What is expected = The result should be every line that contains the word "Deep", taken from the material.
+++
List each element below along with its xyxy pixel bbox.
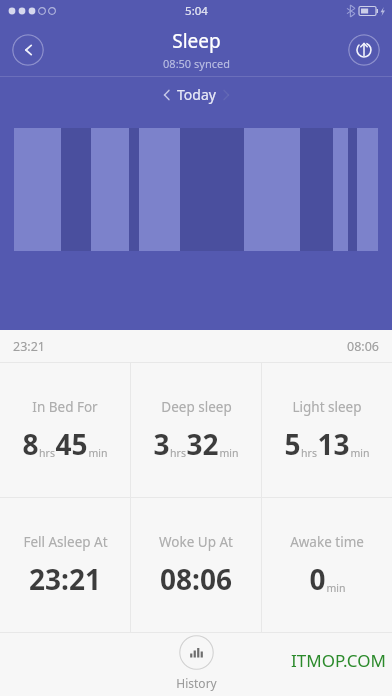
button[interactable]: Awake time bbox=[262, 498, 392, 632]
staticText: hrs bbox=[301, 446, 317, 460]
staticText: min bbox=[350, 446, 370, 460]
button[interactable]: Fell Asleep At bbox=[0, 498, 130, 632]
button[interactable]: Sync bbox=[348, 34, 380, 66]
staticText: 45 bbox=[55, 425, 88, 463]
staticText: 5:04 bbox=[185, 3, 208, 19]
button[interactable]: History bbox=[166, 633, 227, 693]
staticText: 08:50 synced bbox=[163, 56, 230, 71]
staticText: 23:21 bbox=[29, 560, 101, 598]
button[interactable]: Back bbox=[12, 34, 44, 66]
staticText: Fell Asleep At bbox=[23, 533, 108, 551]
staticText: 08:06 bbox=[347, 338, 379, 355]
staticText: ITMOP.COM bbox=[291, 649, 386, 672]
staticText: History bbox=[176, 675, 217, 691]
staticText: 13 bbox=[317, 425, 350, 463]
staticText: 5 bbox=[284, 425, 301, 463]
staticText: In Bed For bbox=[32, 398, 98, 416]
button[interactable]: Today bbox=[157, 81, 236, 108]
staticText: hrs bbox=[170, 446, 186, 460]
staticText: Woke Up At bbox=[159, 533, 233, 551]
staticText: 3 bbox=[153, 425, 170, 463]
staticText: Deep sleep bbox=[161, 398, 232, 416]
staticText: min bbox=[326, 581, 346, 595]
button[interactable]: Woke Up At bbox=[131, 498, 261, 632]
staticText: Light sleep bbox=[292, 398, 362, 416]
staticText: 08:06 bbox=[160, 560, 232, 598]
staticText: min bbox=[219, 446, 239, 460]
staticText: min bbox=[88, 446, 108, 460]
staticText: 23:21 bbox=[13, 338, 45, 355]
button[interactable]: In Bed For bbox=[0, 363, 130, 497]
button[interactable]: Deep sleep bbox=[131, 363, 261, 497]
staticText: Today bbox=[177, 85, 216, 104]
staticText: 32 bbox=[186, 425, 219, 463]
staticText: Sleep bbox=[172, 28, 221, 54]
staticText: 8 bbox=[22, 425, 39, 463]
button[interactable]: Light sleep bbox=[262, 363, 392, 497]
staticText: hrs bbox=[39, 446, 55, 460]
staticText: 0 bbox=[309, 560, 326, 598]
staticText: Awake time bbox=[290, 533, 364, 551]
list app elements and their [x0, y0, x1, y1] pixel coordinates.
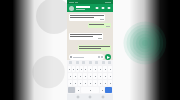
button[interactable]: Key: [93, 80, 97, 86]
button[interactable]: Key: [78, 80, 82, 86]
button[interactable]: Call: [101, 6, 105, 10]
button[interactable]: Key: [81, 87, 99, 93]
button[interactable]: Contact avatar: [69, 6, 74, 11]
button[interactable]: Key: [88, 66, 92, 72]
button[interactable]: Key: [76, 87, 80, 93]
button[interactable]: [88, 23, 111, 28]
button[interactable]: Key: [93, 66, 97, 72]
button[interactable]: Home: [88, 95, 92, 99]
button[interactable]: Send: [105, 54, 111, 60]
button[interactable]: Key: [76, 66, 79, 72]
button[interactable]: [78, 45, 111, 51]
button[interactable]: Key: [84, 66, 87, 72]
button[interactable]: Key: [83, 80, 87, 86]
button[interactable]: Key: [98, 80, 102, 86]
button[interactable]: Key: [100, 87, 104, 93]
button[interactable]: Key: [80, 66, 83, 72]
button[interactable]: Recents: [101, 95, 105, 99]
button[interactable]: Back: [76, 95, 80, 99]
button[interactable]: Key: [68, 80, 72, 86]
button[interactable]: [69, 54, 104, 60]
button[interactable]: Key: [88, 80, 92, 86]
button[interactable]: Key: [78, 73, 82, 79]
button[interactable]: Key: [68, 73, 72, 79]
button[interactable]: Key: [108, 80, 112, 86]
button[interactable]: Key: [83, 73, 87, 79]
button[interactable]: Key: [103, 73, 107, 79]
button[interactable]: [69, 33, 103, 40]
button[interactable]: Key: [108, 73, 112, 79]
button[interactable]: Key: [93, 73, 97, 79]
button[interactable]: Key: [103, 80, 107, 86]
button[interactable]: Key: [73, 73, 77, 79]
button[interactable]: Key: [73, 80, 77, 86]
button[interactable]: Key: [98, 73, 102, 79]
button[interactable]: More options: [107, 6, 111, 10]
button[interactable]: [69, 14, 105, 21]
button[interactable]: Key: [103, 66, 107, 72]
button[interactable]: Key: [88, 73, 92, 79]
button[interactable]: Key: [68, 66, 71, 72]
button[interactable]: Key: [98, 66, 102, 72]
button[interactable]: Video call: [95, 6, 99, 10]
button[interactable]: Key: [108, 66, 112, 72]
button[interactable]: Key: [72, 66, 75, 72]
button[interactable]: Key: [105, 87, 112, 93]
+++
Solution for this exercise =
staticText: Deep sleep bbox=[161, 398, 232, 416]
button[interactable]: Deep sleep bbox=[131, 363, 261, 497]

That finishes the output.